The right has created a myth that suits their denial. Pinochet had breakfast every day with Head of DINA Manuel Contreras, had full knowledge of targeted militants and their fates, yet was allowed to escape justice on accounts of alleged dementia. Victor Jara’s alleged murderer, Pedro Barrientos, resides happily in Florida, protected by the country that instigated the coup.Last year, former torture instructor Cristian Labbé was offered a lecturing post on the topic of “the evolution of political thought in Chile”. A former DINA agent recounts the elaborate system of fabricated identities, not only of agents serving at Cuartel Simon Bolivar, but also of the victims, in order to eliminate all possible traces and ensure a complete disappearance. Three years ago, the right-wing government of Sebastian Piñera decided to eliminate all references to “dictatorship” in primary school textbooks – a plan to divest younger generations of memory. The plan however, is said to have emerged during Michelle Bachelet’s previous presidency – a woman who was tortured by the dictatorship and who applied Pinochet’s anti-terror laws to incriminate Mapuche resistance. With Chile’s political left being severely compromised, the struggle for memory has essentially been left to the people.

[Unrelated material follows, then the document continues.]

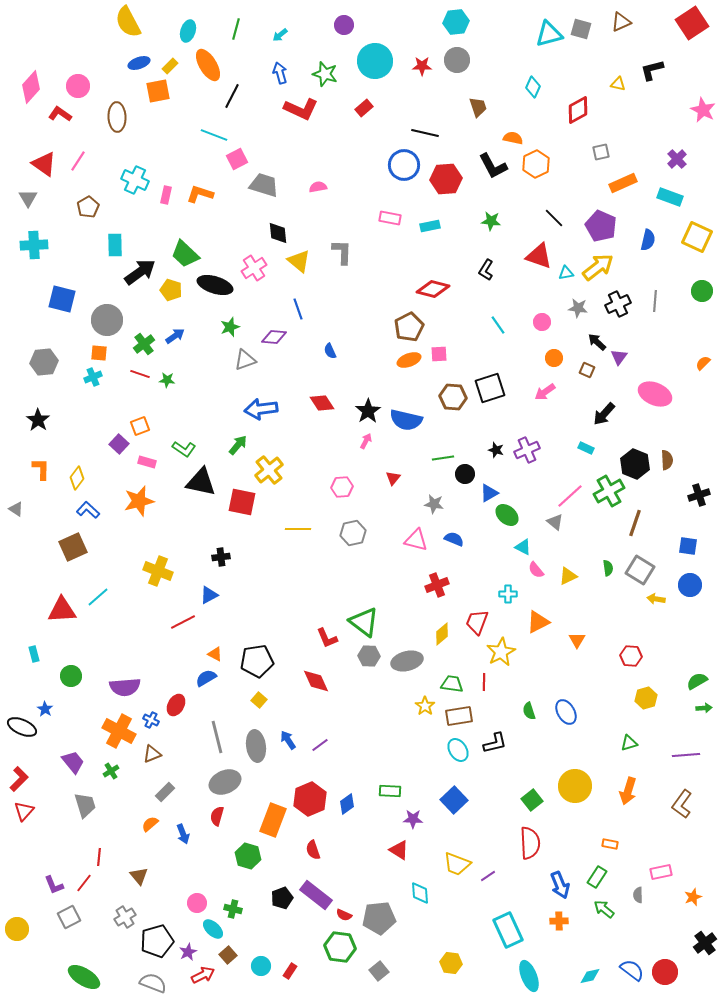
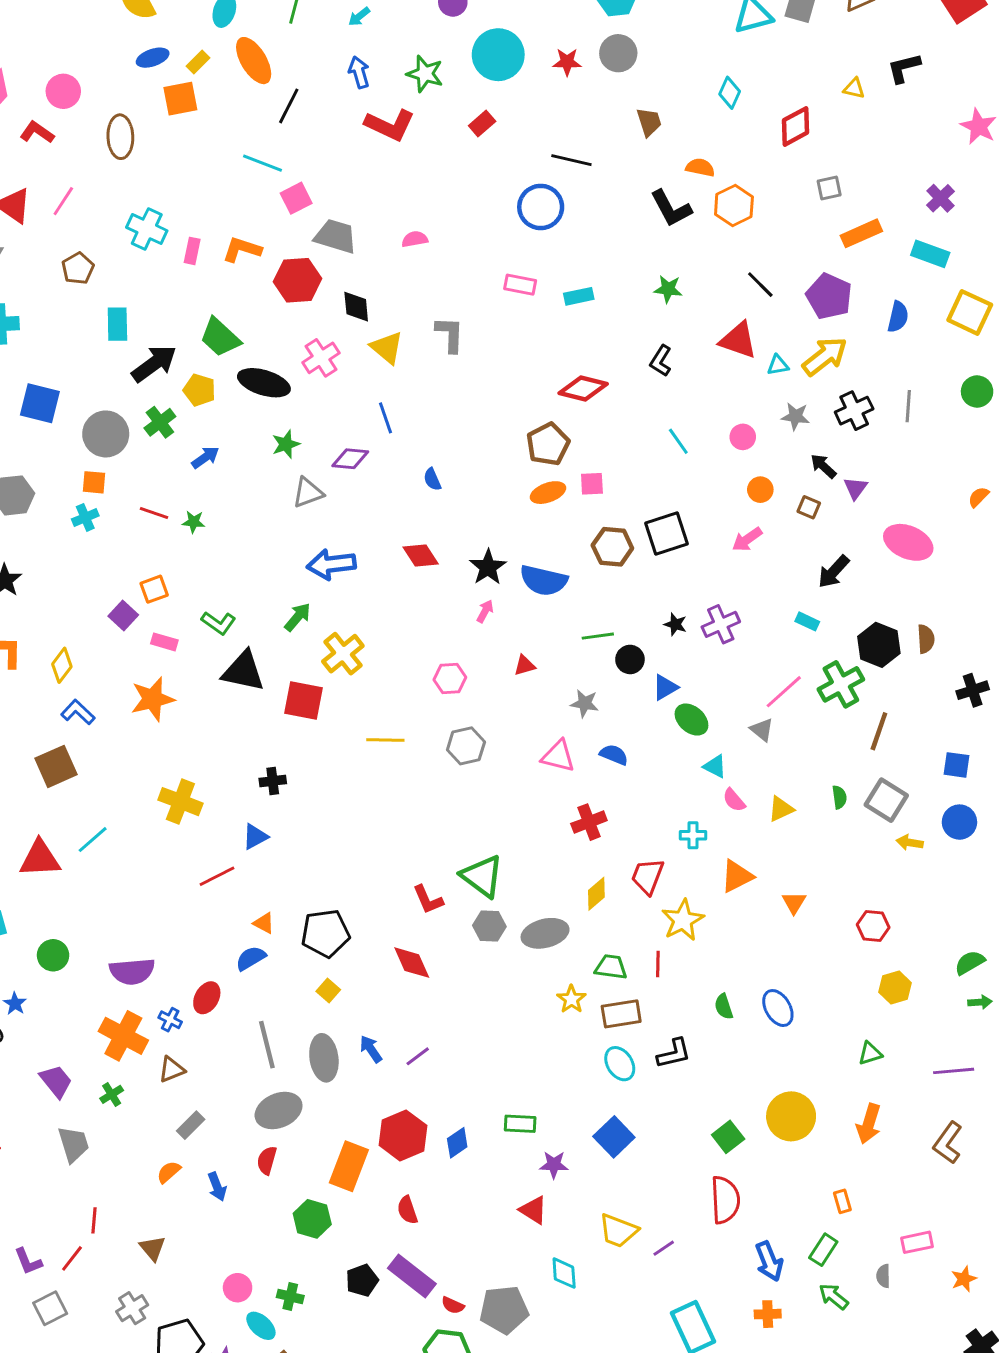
red hexagon: (446, 179) -> (298, 280), moved
green cross: (144, 344) -> (160, 422), moved
red triangle: (393, 478) -> (525, 665), turned 35
orange rectangle: (610, 844) -> (842, 1201), turned 63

As long as the rupture in memory exists, there will be the necessity to discover and articulate the shared history, which has been manipulated and interpreted according to the political spectrum. However, Chilean memory faces additional hardships. The Concertacion governments remained under a dictatorial constitution that granted impunity to former state players and agents. Hence, official efforts to reconstruct history were limited. Human rights organisations, the relatives of the disappeared, victims of torture, are still awaiting slivers of truth to emerge.

The struggle is about truth rather than justice. The magnitude of crimes ridicules the concept of justice for victims. It is an impossible outcome – no wonder the resilient slogan is entrenched in memory. Neither forgiveness, nor oblivion. It is a legitimate form of resistance against state impunity, which is reflected in various contemporary issues in Chilean society – all resulting from the dictatorship. Besides the controversies in education, with former agents deciding the curriculum, health services have also become a source of contention. Impunity has allowed medical torturers to work in clinics and hospitals – a desecration of the profession. These surgeons and general practitioners in the past were collaborating with torturers, making sure dictatorship victims could survive another round of immense cruelties – relieving pain without curing the sustained injuries. There are published lists detailing the location of these former torturers, yet dictatorship impunity has so far allowed them protection, despite various incriminating testimonies.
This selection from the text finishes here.